Thomas Storck looks at Benedict XIV’s 1745 encyclical letter, Vix pervenit, which he says is surprisingly timely.
There is a certain group of Catholics, doubtless more often found in the US than in the UK, who reject the entire notion of Catholic social teaching. The popes, they say, have overstepped their bounds, they have no more right to teach on the morality of economic transactions than they have to give lectures on how to construct a building or how to bake a cake. Such critics usually know little of history. There is, in fact, a long list of papal interventions into matters of economic morality, dating back centuries.
Since the time of the Fathers of the Church, Catholic theologians had condemned the taking of interest on loans. At first these denunciations were somewhat unfocused. But during the course of a sophisticated theological debate from the 12th through to the 18th century, it became clear that what was objectionable was the taking of interest simply because of a loan contract.
The capstone of this debate was Benedict XIV’s 1745 encyclical, Vix pervenit. Benedict summed up more than six centuries of intense theological discussion in a few principles:
The nature of the sin called usury has its proper place and origin in a loan contract [when] the creditor desires more than he has given. [However] any gain which exceeds the amount he gave is illicit and usurious.
One cannot condone the sin of usury by arguing that the gain is not great or excessive, but rather moderate or small; neither can it be condoned by arguing that the borrower is rich; nor even by arguing that the money borrowed is not left idle, but is spent usefully …
[H]owever, We do not deny that at times together with the loan contract certain other titles – which are not at all intrinsic to the contract – may run parallel with it. From these other titles, entirely just and legitimate reasons arise to demand something over and above the amount due on the contract.
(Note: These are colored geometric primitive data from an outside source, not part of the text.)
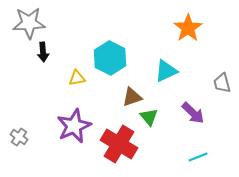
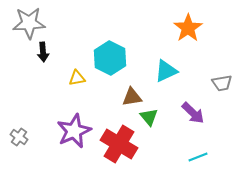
gray trapezoid: rotated 85 degrees counterclockwise
brown triangle: rotated 10 degrees clockwise
purple star: moved 5 px down
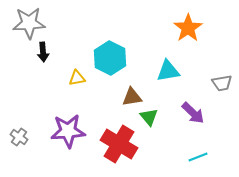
cyan triangle: moved 2 px right; rotated 15 degrees clockwise
purple star: moved 6 px left; rotated 20 degrees clockwise
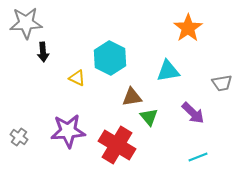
gray star: moved 3 px left
yellow triangle: rotated 36 degrees clockwise
red cross: moved 2 px left, 1 px down
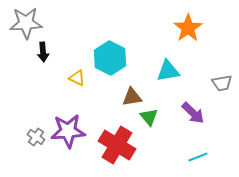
gray cross: moved 17 px right
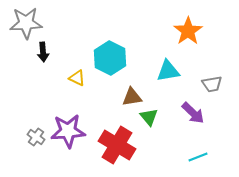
orange star: moved 3 px down
gray trapezoid: moved 10 px left, 1 px down
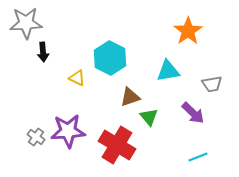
brown triangle: moved 2 px left; rotated 10 degrees counterclockwise
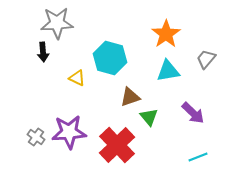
gray star: moved 31 px right
orange star: moved 22 px left, 3 px down
cyan hexagon: rotated 12 degrees counterclockwise
gray trapezoid: moved 6 px left, 25 px up; rotated 140 degrees clockwise
purple star: moved 1 px right, 1 px down
red cross: rotated 15 degrees clockwise
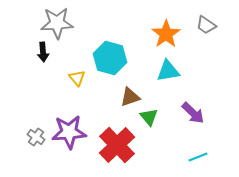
gray trapezoid: moved 34 px up; rotated 95 degrees counterclockwise
yellow triangle: rotated 24 degrees clockwise
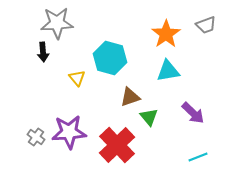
gray trapezoid: rotated 55 degrees counterclockwise
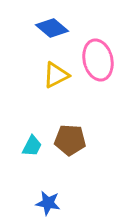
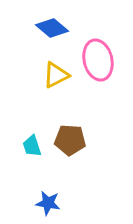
cyan trapezoid: rotated 135 degrees clockwise
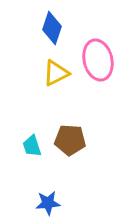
blue diamond: rotated 68 degrees clockwise
yellow triangle: moved 2 px up
blue star: rotated 15 degrees counterclockwise
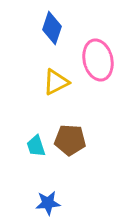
yellow triangle: moved 9 px down
cyan trapezoid: moved 4 px right
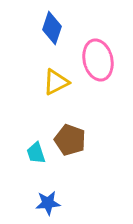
brown pentagon: rotated 16 degrees clockwise
cyan trapezoid: moved 7 px down
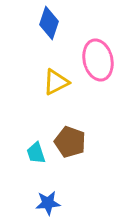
blue diamond: moved 3 px left, 5 px up
brown pentagon: moved 2 px down
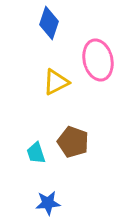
brown pentagon: moved 3 px right
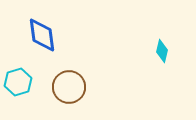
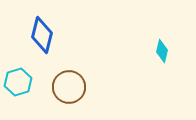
blue diamond: rotated 21 degrees clockwise
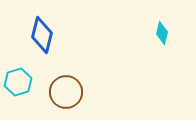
cyan diamond: moved 18 px up
brown circle: moved 3 px left, 5 px down
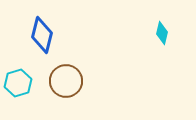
cyan hexagon: moved 1 px down
brown circle: moved 11 px up
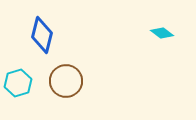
cyan diamond: rotated 65 degrees counterclockwise
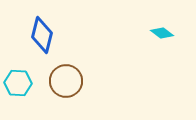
cyan hexagon: rotated 20 degrees clockwise
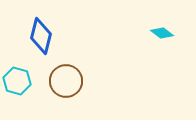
blue diamond: moved 1 px left, 1 px down
cyan hexagon: moved 1 px left, 2 px up; rotated 12 degrees clockwise
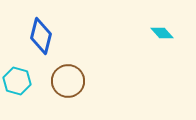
cyan diamond: rotated 10 degrees clockwise
brown circle: moved 2 px right
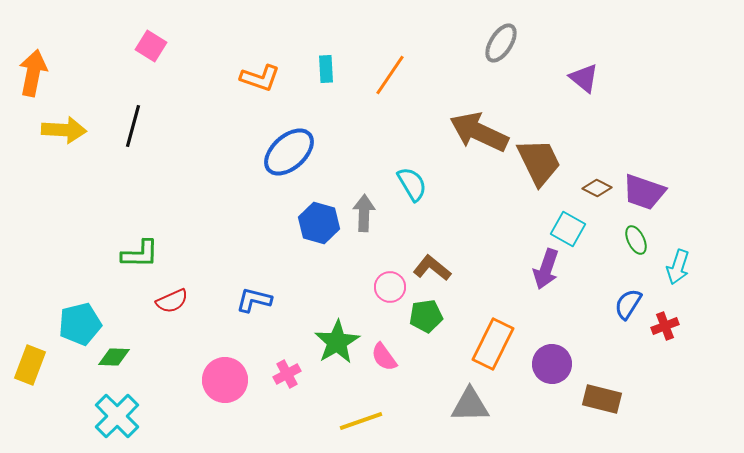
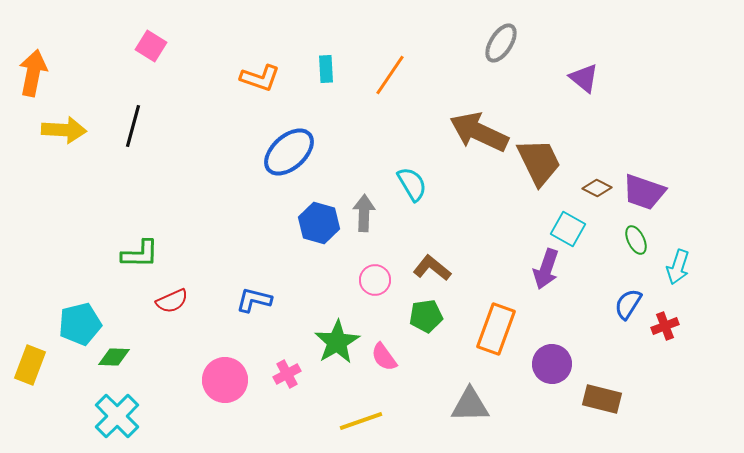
pink circle at (390, 287): moved 15 px left, 7 px up
orange rectangle at (493, 344): moved 3 px right, 15 px up; rotated 6 degrees counterclockwise
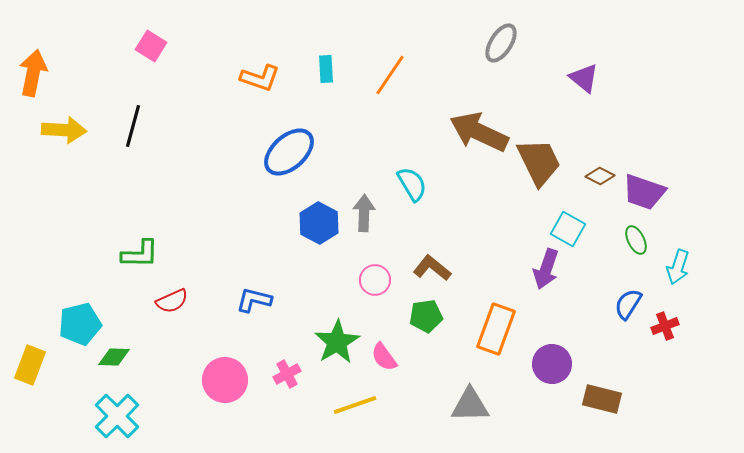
brown diamond at (597, 188): moved 3 px right, 12 px up
blue hexagon at (319, 223): rotated 12 degrees clockwise
yellow line at (361, 421): moved 6 px left, 16 px up
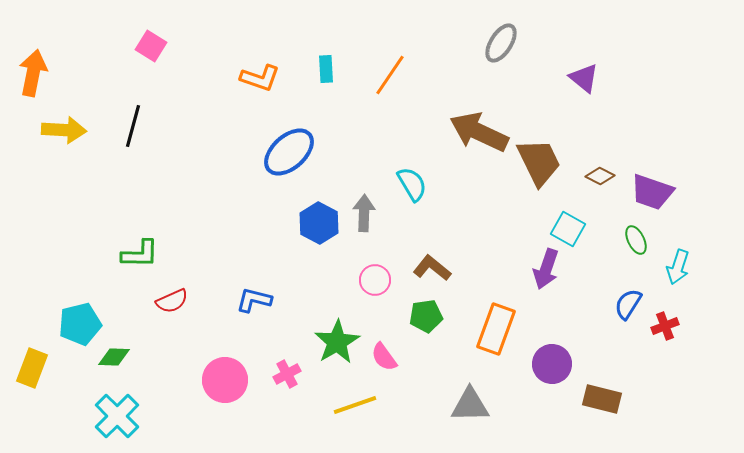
purple trapezoid at (644, 192): moved 8 px right
yellow rectangle at (30, 365): moved 2 px right, 3 px down
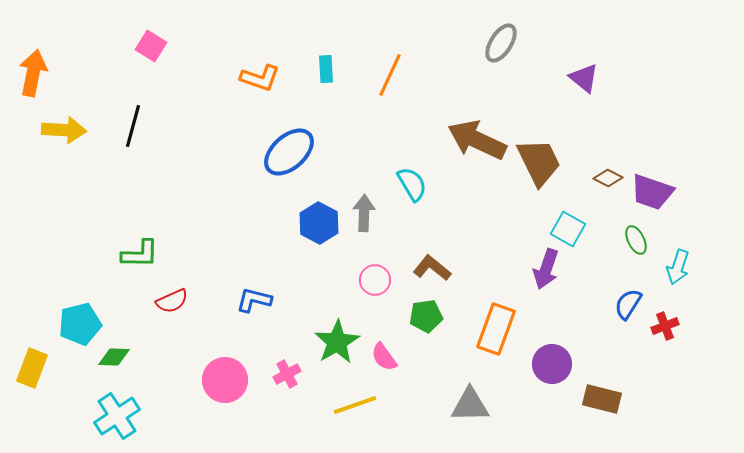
orange line at (390, 75): rotated 9 degrees counterclockwise
brown arrow at (479, 132): moved 2 px left, 8 px down
brown diamond at (600, 176): moved 8 px right, 2 px down
cyan cross at (117, 416): rotated 12 degrees clockwise
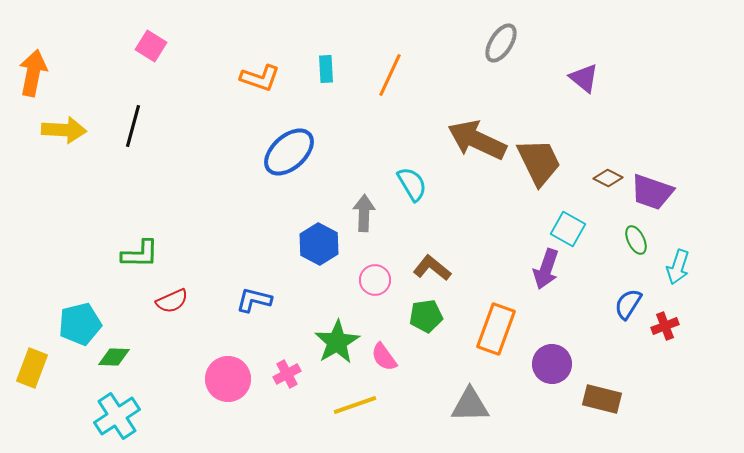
blue hexagon at (319, 223): moved 21 px down
pink circle at (225, 380): moved 3 px right, 1 px up
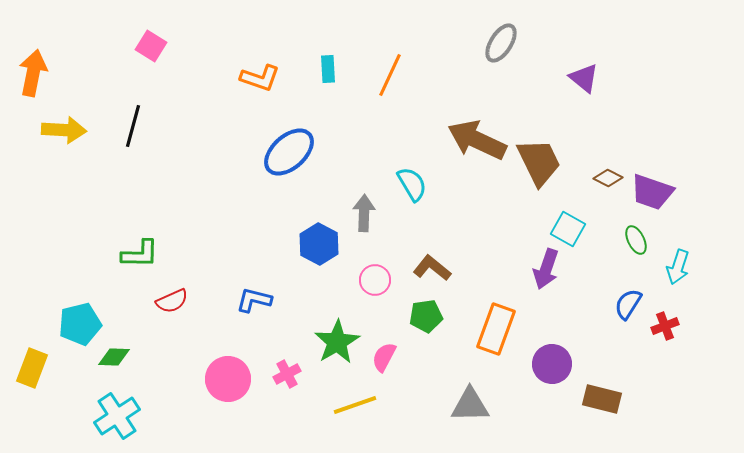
cyan rectangle at (326, 69): moved 2 px right
pink semicircle at (384, 357): rotated 64 degrees clockwise
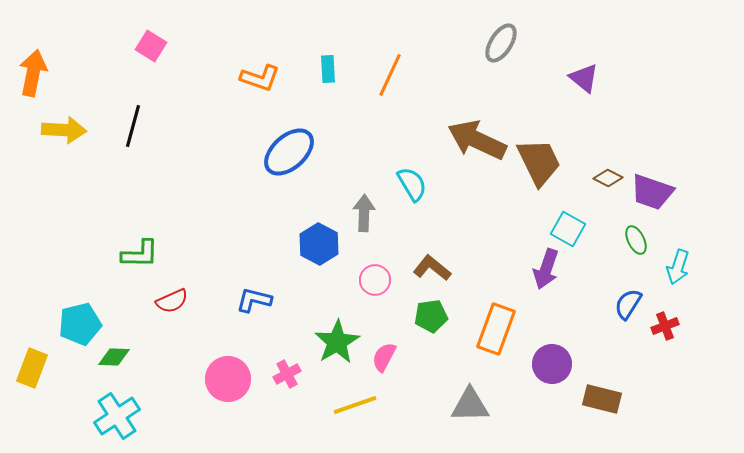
green pentagon at (426, 316): moved 5 px right
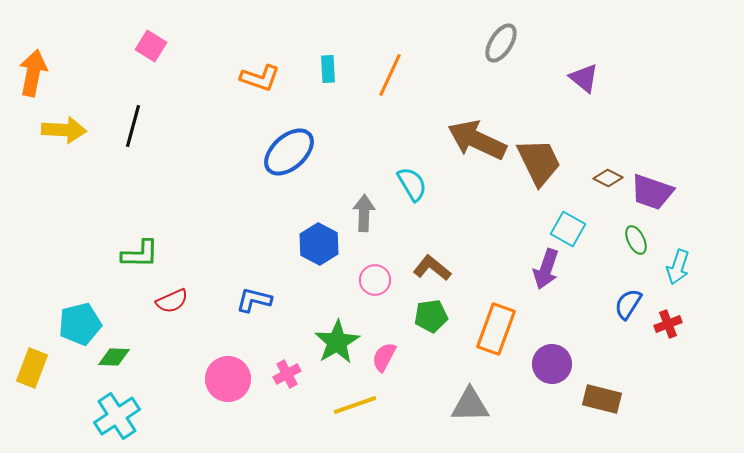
red cross at (665, 326): moved 3 px right, 2 px up
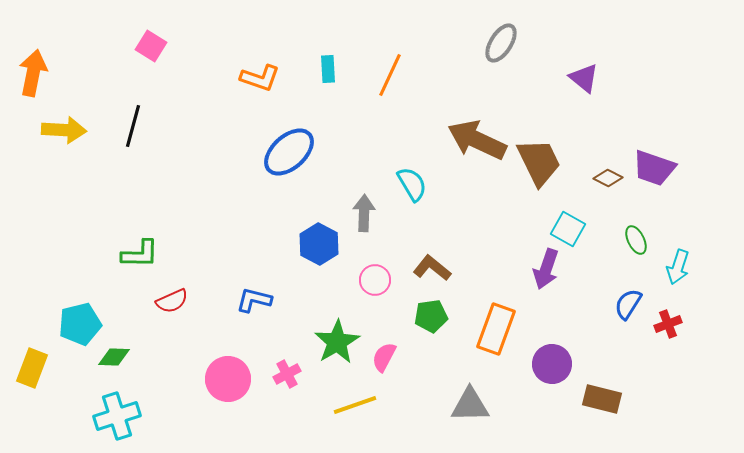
purple trapezoid at (652, 192): moved 2 px right, 24 px up
cyan cross at (117, 416): rotated 15 degrees clockwise
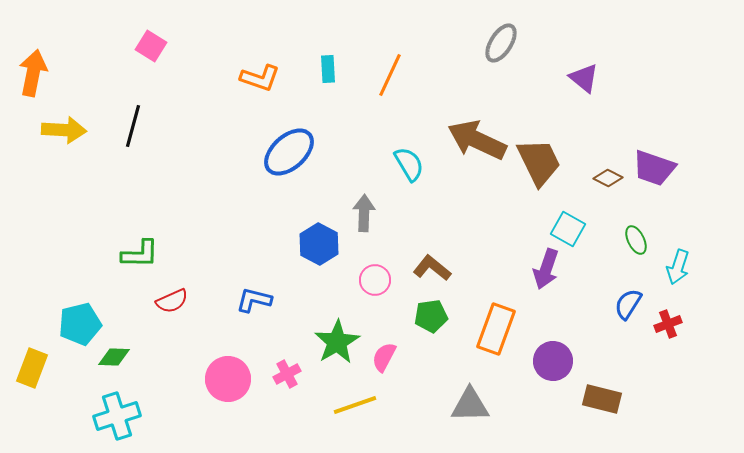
cyan semicircle at (412, 184): moved 3 px left, 20 px up
purple circle at (552, 364): moved 1 px right, 3 px up
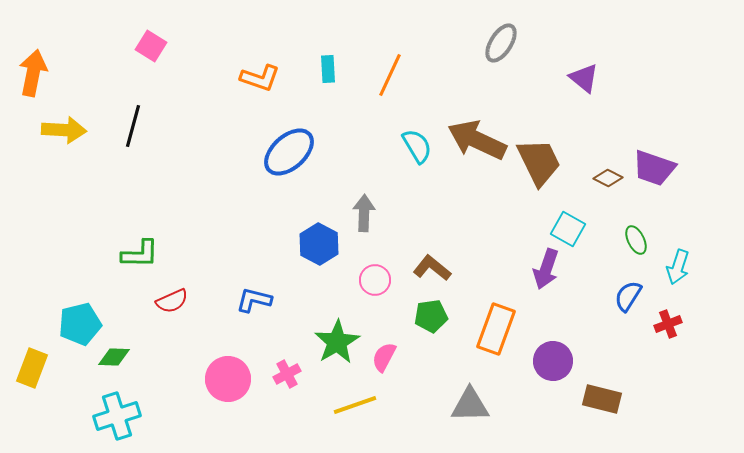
cyan semicircle at (409, 164): moved 8 px right, 18 px up
blue semicircle at (628, 304): moved 8 px up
This is the Church’s doctrine in a nutshell: sometimes taking interest is usury, sometimes – “certain other titles” – it is not. But what is of interest here is that the popes felt perfectly justified in teaching authoritatively on a matter that today many would insist was purely the concern of “economic science”. But no. Economic activity, like any area of human life, has moral implications, and hence it is the right and duty of the Church to set bounds of justice and injustice.
To limit the Church’s teaching to matters of private morality is to acquiesce in the effort to privatise religion and drive the Church from the public square.